[Start of section]

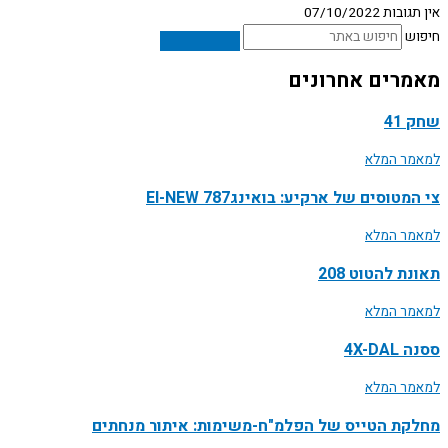
אין תגובות
07/10/2022
חיפוש
מאמרים אחרונים
שחק 41
למאמר המלא
צי המטוסים של ארקיע: בואינג787 EI-NEW
למאמר המלא
תאונת להטוט 208
למאמר המלא
ססנה 4X-DAL
למאמר המלא
מחלקת הטייס של הפלמ"ח-משימות: איתור מנחתים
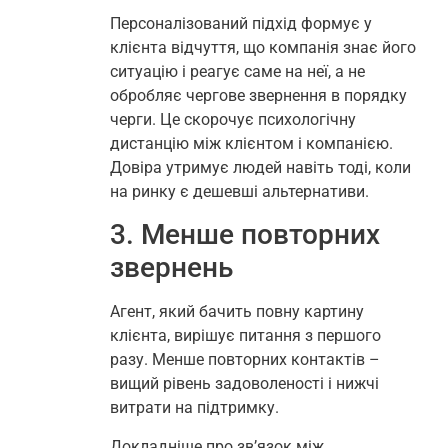
Персоналізований підхід формує у
клієнта відчуття, що компанія знає його
ситуацію і реагує саме на неї, а не
обробляє чергове звернення в порядку
черги. Це скорочує психологічну
дистанцію між клієнтом і компанією.
Довіра утримує людей навіть тоді, коли
на ринку є дешевші альтернативи.
3. Менше повторних
звернень
Агент, який бачить повну картину
клієнта, вирішує питання з першого
разу. Менше повторних контактів –
вищий рівень задоволеності і нижчі
витрати на підтримку.
Докладніше про зв’язок між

[End of section]

> _WHAT YOU WILL DO_: Scan the data above line by line. Please say how many lines hold the word "Менше", and give only that number.

> _OUTPUT OF THE EXERCISE_: 2